Laura Boldrini: «Dopo l'operazione un altro paziente mi fece battute sessiste»

«Il professor Alessandro Gasbarrini è stato un eroe, è capace di operare per 15 ore di seguito. La mia operazione è stata breve ma complicata: tolti 25 centimetri di femore, inserita una protesi di titanio da 45 centimetri e dal peso di un chilo, incastonata da un lato in ciò che resta del femore e dall'altro nel bacino. Poi la terapia intensiva, dove perdi la concezione del tempo. Dopo ho sentito mia figlia al telefono, la tensione si era sciolta e iniziai a piangere» - racconta Laura Boldrini - «Al ritorno in camera trovai un uomo che, al telefono, inizia a vantarsi e a ridere: "Sì, sono in camera con una donna, sta qui accanto. L'hanno appena operata, non si può muovere. Vorrà dire che questa notte dovrò fare tutto io". Ero furiosa, come ci si può permettere di fare battute sessiste in quelle circostanze?».

 

Laura Boldrini: «Medici e infermieri straordinari, ora voglio battermi per i malati»

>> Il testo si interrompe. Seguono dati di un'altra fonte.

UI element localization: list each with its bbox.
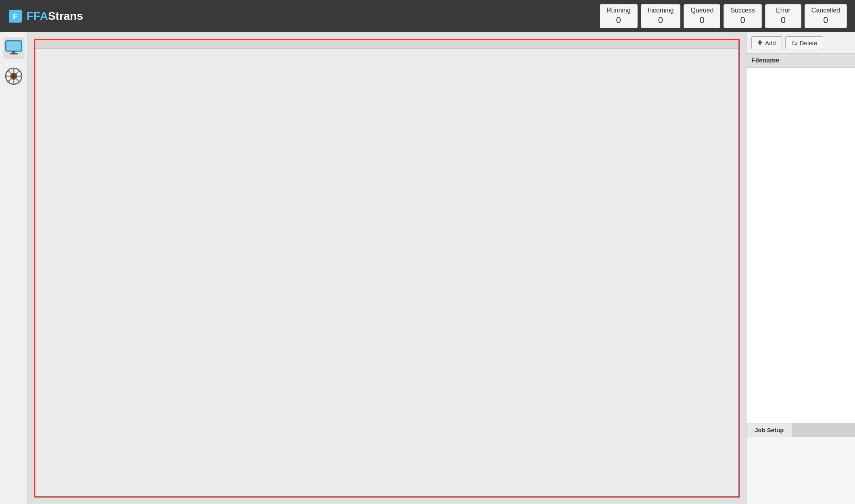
film-reel-icon bbox=[4, 67, 23, 86]
svg-point-20 bbox=[7, 80, 9, 82]
filename-header: Filename bbox=[747, 54, 855, 68]
right-panel: ✚ Add 🗂 Delete Filename Job Setup bbox=[746, 32, 855, 504]
incoming-count: 0 bbox=[648, 15, 674, 25]
status-badges-container: Running 0 Incoming 0 Queued 0 Success 0 … bbox=[600, 4, 847, 28]
add-button-label: Add bbox=[765, 40, 776, 46]
logo-area: F FFAStrans bbox=[8, 9, 593, 23]
svg-point-19 bbox=[18, 70, 20, 72]
main-panel bbox=[34, 39, 740, 498]
tab-extra-space bbox=[792, 423, 855, 437]
job-setup-tabs: Job Setup bbox=[747, 423, 855, 437]
status-badge-incoming: Incoming 0 bbox=[641, 4, 681, 28]
svg-point-18 bbox=[18, 80, 20, 82]
main-layout: ✚ Add 🗂 Delete Filename Job Setup bbox=[0, 32, 855, 504]
success-count: 0 bbox=[730, 15, 755, 25]
svg-text:F: F bbox=[13, 12, 18, 21]
status-badge-cancelled: Cancelled 0 bbox=[805, 4, 847, 28]
svg-point-14 bbox=[13, 83, 15, 85]
cancelled-count: 0 bbox=[811, 15, 840, 25]
svg-point-15 bbox=[5, 75, 7, 77]
cancelled-label: Cancelled bbox=[811, 7, 840, 14]
panel-body bbox=[35, 49, 738, 496]
app-logo-text: FFAStrans bbox=[27, 10, 83, 23]
status-badge-error: Error 0 bbox=[765, 4, 801, 28]
status-badge-queued: Queued 0 bbox=[684, 4, 720, 28]
error-label: Error bbox=[772, 7, 795, 14]
add-icon: ✚ bbox=[757, 39, 763, 46]
status-badge-running: Running 0 bbox=[600, 4, 638, 28]
svg-rect-5 bbox=[10, 53, 18, 54]
job-setup-body bbox=[747, 437, 855, 504]
center-content bbox=[27, 32, 746, 504]
delete-button-label: Delete bbox=[800, 40, 817, 46]
svg-point-13 bbox=[13, 68, 15, 70]
svg-point-17 bbox=[7, 70, 9, 72]
delete-button[interactable]: 🗂 Delete bbox=[785, 36, 823, 49]
monitor-icon bbox=[4, 38, 23, 58]
tab-job-setup[interactable]: Job Setup bbox=[747, 423, 792, 437]
sidebar-item-film-reel[interactable] bbox=[3, 65, 25, 87]
queued-count: 0 bbox=[690, 15, 713, 25]
filename-list bbox=[747, 68, 855, 423]
running-label: Running bbox=[607, 7, 631, 14]
app-logo-icon: F bbox=[8, 9, 23, 23]
header: F FFAStrans Running 0 Incoming 0 Queued … bbox=[0, 0, 855, 32]
right-toolbar: ✚ Add 🗂 Delete bbox=[747, 32, 855, 54]
svg-point-12 bbox=[12, 75, 15, 78]
sidebar-item-monitor[interactable] bbox=[3, 37, 25, 59]
add-button[interactable]: ✚ Add bbox=[751, 36, 782, 49]
error-count: 0 bbox=[772, 15, 795, 25]
filename-section: Filename bbox=[747, 54, 855, 423]
queued-label: Queued bbox=[690, 7, 713, 14]
svg-point-16 bbox=[20, 75, 22, 77]
svg-rect-3 bbox=[7, 42, 21, 50]
delete-icon: 🗂 bbox=[791, 40, 797, 46]
incoming-label: Incoming bbox=[648, 7, 674, 14]
running-count: 0 bbox=[607, 15, 631, 25]
sidebar bbox=[0, 32, 27, 504]
success-label: Success bbox=[730, 7, 755, 14]
job-setup-section: Job Setup bbox=[747, 423, 855, 504]
status-badge-success: Success 0 bbox=[724, 4, 761, 28]
panel-header-bar bbox=[35, 40, 738, 49]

«Poi, mi hanno messo vicino Alice, una ragazza di 19 anni, timida e dolce, ma già costretta ad affrontare una durissima prova della vita. Era sempre timorosa di disturbare le infermiere, meravigliose come le dottoresse, i medici e i fisioterapisti: lo erano con tutti. Sono stata al Rizzoli e al Gemelli, ho trovato una professionalità e un'umanità straordinarie senza alcun privilegio. Gente che arriva alle 7 del mattino e va via alle 22 e deve affrontare casi delicati e pieni di dolore» - continua Laura Boldrini - «Ora sto bene, anche se ho una cicatrice di 35 centimetri e camminare non è più un piacere come prima, ma riesco a farlo con un rialzo sotto l'altra gamba, quella sinistra. Al ritorno a Montecitorio mi hanno applaudita anche gli avversari: mi ha fatto piacere e ora voglio battermi per i malati, per chi vive uno stigma che dura anche dopo la guarigione e non riesce ad accedere a crediti, mutui, polizze o adozioni. Non è vero che ho rimproverato il professor Gasbarrini, che mi ha salvato la vita: semplicemente, lui entrava in reparto dicendo "Buongiorno a tutti". Gli feci notare che eravamo in maggioranza donne, lui sorrise e da allora dice sempre "Buongiorno a tutte e tutti"».